She left me in the doorway while she and Chum went into the smaller room, where a woman wearing soundproof earphones was leaning over a bench grinder. I gathered that this little hole-in-the-wall workshop lined with Peg-Boards, shelves, and plastic storage drawers must have given birth to Iola’s hummingbirds. On the left, a long, narrow countertop dipped slightly under the weight of power tools, scattered pliers, soldering irons, and hair dryers. Above the rainbow-spattered workbench, a tangle of power cords stretched upward like the limbs of the legendary sea kraken that Meemaw told bedtime stories about. Behind the cords, a long picture window overlooked the workbench. Now I realized that it fronted the sidewall of the store, allowing customers to watch the work in the glass shop or the glassworkers to monitor the shop. On an ordinary day when the store was open, it would’ve been pleasant back here, working and creating, watching moms in sundresses and sarongs as they shopped for baubles while their kids played around the little sandbox in the center of the store.
It looked like Sandy had a good life.
I envied the fact that she and her sister worked here together. When I was little and things were bad, Gina and I would cuddle in her bed while she invented stories about the future. One day she would have a store with tons of pretty dresses in it. I could work in her store and wear the dresses. Sandy’s reality seemed pretty close to the dream that was light-years from the life my sister had actually ended up with. The last time I’d had more than a passing conversation with Gina, Trammel had finally kicked her out after she’d shown up for a surprise visit, then stayed six months, enjoying all that life at Trammel’s had to offer.
Sandy shoulder-hugged her sister as she introduced us. Sharon was a petite, pleasant woman who looked like she could be anywhere from fifty to seventy. Other than the auburn hair, she reminded me of Sandy.
“Sharon’s been helping me to get the inventory built up again,” Sandy explained. “Between the storms and the Sandy’s Seashell Shop website taking off so well, we’re sort of cleaned out on our handmade items, especially the sea pearl jewelry . . . well, and the boxes and the hummingbirds, thanks to Iola, but now we can reinventory those. I’ll tell you, so many things were ruined when the water came through. You really can’t imagine. Everything we didn’t take with us had to be either gutted or dried out and cleaned up. Thank God for friends from church, volunteers, and all the Internet orders, or our emergency fund never would’ve been enough to get us through.”
“And family,” Sharon reminded with a sideways smirk. I had that strange sense of yearning I sometimes felt when I saw sisters the way they were supposed to be.
“Well, of course, family,” Sandy agreed, and the two of them toppled sideways, off-balance.

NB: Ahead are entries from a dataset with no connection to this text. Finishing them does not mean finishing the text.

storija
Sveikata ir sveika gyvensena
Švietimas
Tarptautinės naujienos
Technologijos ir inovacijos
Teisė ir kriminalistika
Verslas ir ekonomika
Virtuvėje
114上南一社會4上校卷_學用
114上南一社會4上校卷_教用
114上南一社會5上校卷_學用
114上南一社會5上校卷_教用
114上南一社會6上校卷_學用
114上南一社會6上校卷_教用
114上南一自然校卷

Fortunately the room was small, and they caught themselves against a plastic organizer full of what looked like doorknobs and bits of colored glass. Through one of the hazy plastic drawers, I recognized the body of a hummingbird. No wings yet.

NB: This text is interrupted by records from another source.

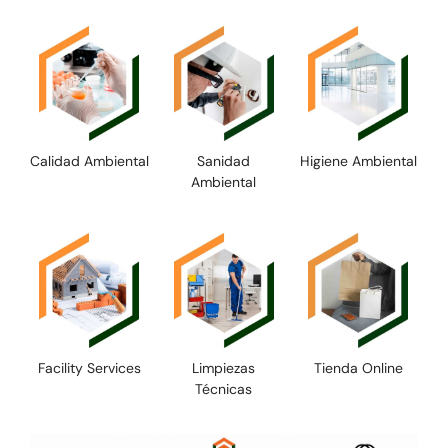
Calidad Ambiental
Sanidad
Higiene Ambiental
Ambiental
Facility Services
Limpiezas
Tienda Online
Técnicas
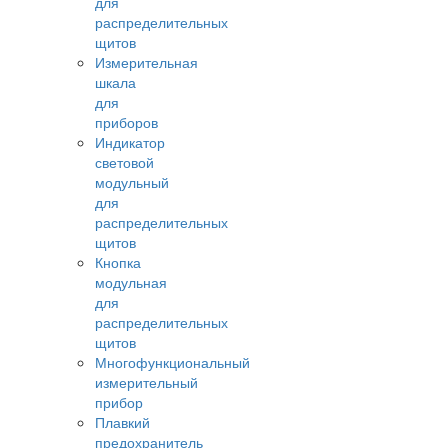
для
распределительных
щитов
Измерительная
шкала
для
приборов
Индикатор
световой
модульный
для
распределительных
щитов
Кнопка
модульная
для
распределительных
щитов
Многофункциональный
измерительный
прибор
Плавкий
предохранитель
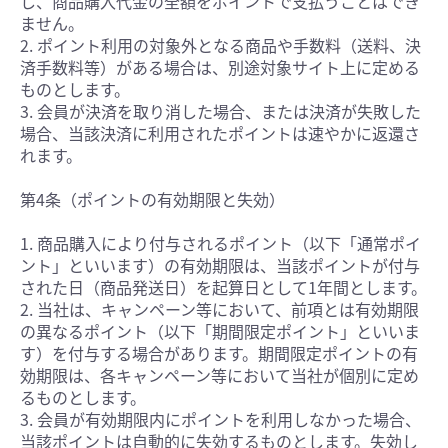
し、商品購入代金の全額をポイントで支払うことはでき
ません。
2. ポイント利用の対象外となる商品や手数料（送料、決
済手数料等）がある場合は、別途対象サイト上に定める
ものとします。
3. 会員が決済を取り消した場合、または決済が失敗した
場合、当該決済に利用されたポイントは速やかに返還さ
れます。
第4条（ポイントの有効期限と失効）
1. 商品購入により付与されるポイント（以下「通常ポイ
ント」といいます）の有効期限は、当該ポイントが付与
された日（商品発送日）を起算日として1年間とします。
2. 当社は、キャンペーン等において、前項とは有効期限
の異なるポイント（以下「期間限定ポイント」といいま
す）を付与する場合があります。期間限定ポイントの有
効期限は、各キャンペーン等において当社が個別に定め
るものとします。
3. 会員が有効期限内にポイントを利用しなかった場合、
当該ポイントは自動的に失効するものとします。失効し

Why in the world did Iola want all those suncatchers? The question was strangely on my mind as I talked with Sandy and Sharon about the shop, the repair problems, their future plans, and the stores in the area. Sandy’s friends, Greg and Crystal, owned Boathouse Barbecue, in a rustic, weathered-looking building next door, and several other friends ran shops nearby.
By the time we finished the tour, checked supplies and tools, and looked at the damaged wall again, I felt at home in the place. Unlike Iola’s house, the Seashell Shop was an open book. There were no secrets here, just two women determined to cling to what had begun long ago as Sandy’s vacation fantasy.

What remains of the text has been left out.